EXERCISE →
Pull every line holding the string "seit" from the records below.

Entries taken from a collection →

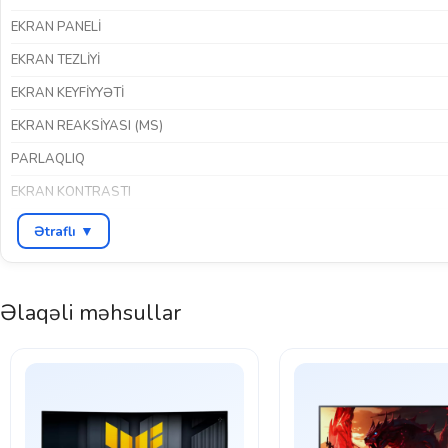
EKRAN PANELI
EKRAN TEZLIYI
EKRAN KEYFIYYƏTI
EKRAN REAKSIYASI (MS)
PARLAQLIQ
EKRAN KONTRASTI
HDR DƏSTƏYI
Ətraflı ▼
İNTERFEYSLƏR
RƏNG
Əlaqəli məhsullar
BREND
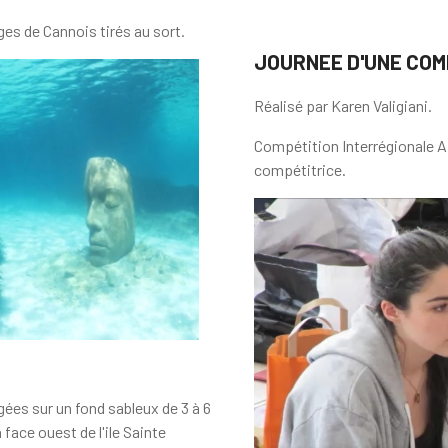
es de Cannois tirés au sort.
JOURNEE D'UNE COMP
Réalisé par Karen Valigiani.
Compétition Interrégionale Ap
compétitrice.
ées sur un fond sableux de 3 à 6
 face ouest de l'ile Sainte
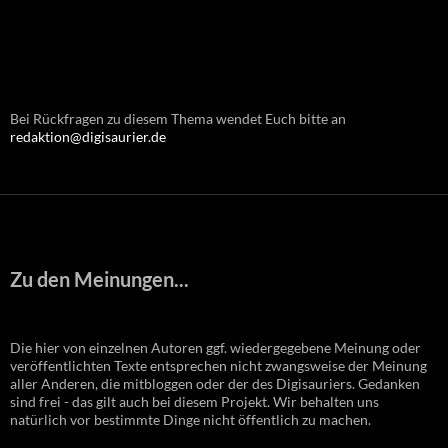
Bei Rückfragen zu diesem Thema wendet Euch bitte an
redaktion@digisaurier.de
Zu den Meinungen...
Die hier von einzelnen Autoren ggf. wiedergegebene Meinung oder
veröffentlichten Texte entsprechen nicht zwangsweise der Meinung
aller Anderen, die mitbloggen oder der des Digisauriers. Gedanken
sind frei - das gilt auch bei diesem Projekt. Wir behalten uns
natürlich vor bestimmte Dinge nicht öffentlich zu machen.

--

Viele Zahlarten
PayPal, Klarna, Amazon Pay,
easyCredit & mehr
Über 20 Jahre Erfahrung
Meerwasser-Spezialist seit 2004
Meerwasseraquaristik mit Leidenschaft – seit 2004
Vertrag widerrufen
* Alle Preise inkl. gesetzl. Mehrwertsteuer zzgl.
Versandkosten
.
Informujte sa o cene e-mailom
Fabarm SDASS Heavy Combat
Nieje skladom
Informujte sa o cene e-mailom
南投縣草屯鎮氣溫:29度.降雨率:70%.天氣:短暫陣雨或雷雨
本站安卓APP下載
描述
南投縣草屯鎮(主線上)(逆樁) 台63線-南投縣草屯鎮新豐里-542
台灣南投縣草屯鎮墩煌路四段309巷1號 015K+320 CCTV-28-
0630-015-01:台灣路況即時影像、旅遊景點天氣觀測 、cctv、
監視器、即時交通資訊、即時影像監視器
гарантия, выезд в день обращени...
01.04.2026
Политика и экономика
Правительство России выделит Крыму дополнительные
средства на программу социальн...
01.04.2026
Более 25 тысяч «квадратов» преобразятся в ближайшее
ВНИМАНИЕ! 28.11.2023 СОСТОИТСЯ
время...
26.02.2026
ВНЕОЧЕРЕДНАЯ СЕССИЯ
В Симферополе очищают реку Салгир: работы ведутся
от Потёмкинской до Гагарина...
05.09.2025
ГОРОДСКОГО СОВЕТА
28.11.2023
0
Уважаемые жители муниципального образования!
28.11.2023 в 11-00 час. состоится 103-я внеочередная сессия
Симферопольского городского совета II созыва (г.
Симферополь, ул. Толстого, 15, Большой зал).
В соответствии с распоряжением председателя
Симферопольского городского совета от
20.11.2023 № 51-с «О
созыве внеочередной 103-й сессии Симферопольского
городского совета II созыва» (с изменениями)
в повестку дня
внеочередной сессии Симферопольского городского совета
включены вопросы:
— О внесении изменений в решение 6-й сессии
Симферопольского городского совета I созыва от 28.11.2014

ANSWER TO THIS TASK →
Meerwasser-Spezialist seit 2004
Meerwasseraquaristik mit Leidenschaft – seit 2004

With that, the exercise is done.